BEGIN Working data

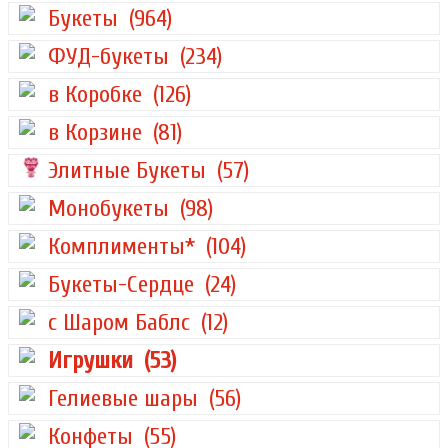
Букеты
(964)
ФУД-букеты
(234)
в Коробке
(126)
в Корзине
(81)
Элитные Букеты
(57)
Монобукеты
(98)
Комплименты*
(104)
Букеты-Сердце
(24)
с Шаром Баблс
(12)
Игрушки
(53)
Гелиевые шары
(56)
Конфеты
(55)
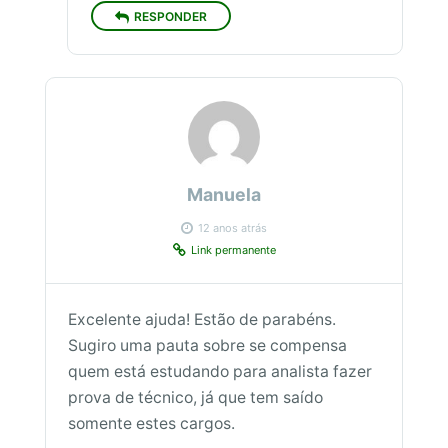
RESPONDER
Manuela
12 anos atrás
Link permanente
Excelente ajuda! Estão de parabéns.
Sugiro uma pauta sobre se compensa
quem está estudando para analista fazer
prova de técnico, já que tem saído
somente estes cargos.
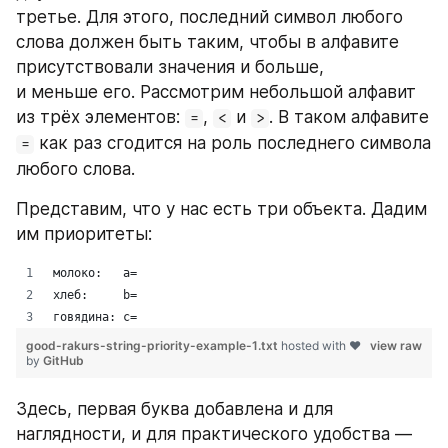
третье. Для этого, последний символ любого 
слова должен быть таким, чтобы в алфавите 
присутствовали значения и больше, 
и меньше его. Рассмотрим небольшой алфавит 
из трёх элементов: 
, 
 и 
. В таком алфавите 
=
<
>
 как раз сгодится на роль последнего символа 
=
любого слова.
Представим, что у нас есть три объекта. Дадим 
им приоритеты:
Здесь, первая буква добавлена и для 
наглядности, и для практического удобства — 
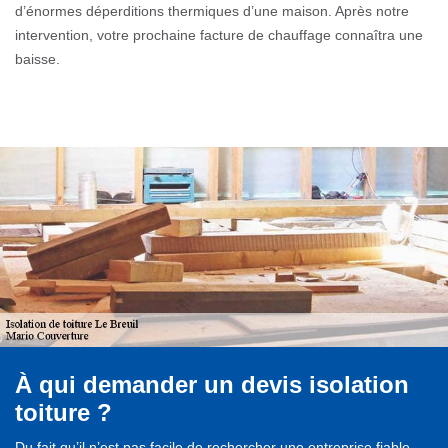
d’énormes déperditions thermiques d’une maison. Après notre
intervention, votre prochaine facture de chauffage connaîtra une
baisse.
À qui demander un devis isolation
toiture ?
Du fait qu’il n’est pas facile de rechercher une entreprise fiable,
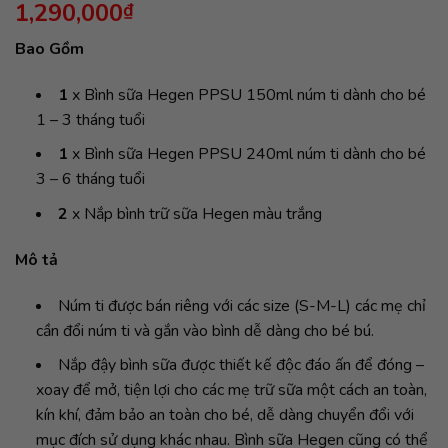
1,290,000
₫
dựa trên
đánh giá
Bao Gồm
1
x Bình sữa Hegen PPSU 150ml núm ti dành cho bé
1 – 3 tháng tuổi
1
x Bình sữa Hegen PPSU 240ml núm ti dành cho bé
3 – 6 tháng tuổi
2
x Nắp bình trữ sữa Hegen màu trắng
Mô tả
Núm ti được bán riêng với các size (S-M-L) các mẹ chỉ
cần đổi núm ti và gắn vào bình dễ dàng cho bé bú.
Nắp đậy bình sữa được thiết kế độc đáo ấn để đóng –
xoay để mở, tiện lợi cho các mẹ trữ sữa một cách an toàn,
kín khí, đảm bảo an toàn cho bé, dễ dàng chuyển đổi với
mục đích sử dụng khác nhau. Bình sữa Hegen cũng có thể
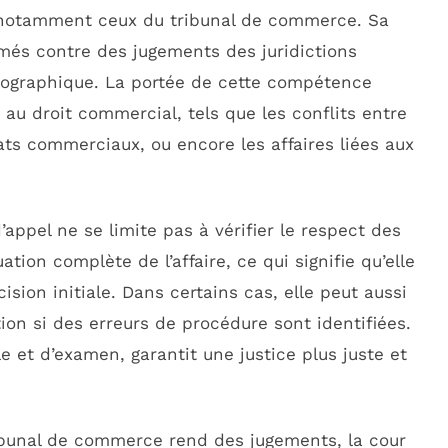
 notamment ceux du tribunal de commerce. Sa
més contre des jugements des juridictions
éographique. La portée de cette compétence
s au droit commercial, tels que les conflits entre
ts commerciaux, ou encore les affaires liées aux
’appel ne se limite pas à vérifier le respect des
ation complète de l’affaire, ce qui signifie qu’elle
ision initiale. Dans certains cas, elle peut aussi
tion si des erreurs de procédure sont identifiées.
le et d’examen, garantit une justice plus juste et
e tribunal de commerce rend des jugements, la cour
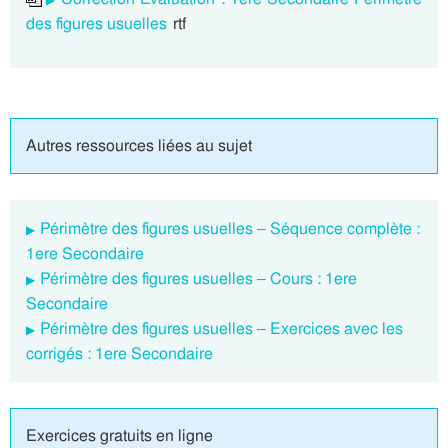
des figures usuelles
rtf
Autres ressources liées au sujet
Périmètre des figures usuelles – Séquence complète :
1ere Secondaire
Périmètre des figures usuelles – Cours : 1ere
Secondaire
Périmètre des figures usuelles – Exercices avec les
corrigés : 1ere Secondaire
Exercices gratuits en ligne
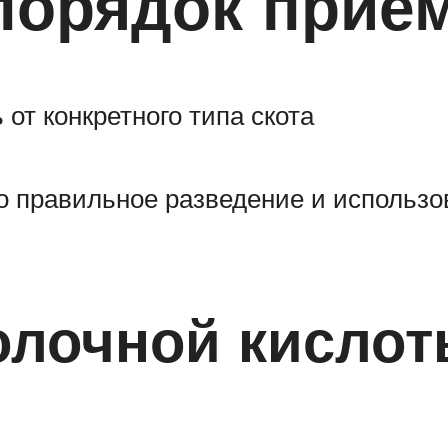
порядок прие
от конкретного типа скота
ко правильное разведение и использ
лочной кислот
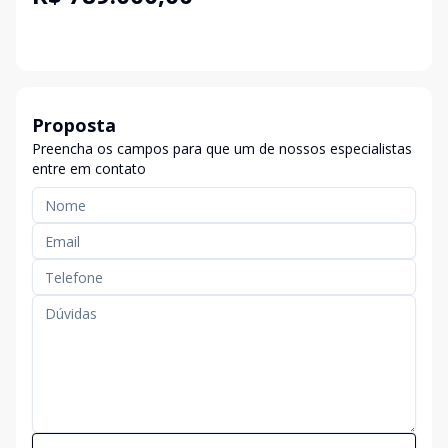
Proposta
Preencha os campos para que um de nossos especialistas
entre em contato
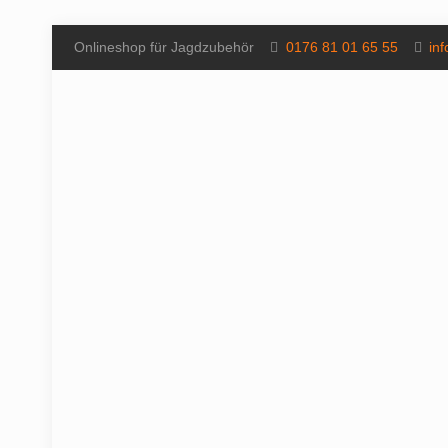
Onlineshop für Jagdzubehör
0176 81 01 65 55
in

END Working data

Activity
Do not include the pictures. Quote only the lines from the line with "entre em contato" through the end of the material, both ends included, exactly.

Result of this task
entre em contato
Onlineshop für Jagdzubehör
0176 81 01 65 55
in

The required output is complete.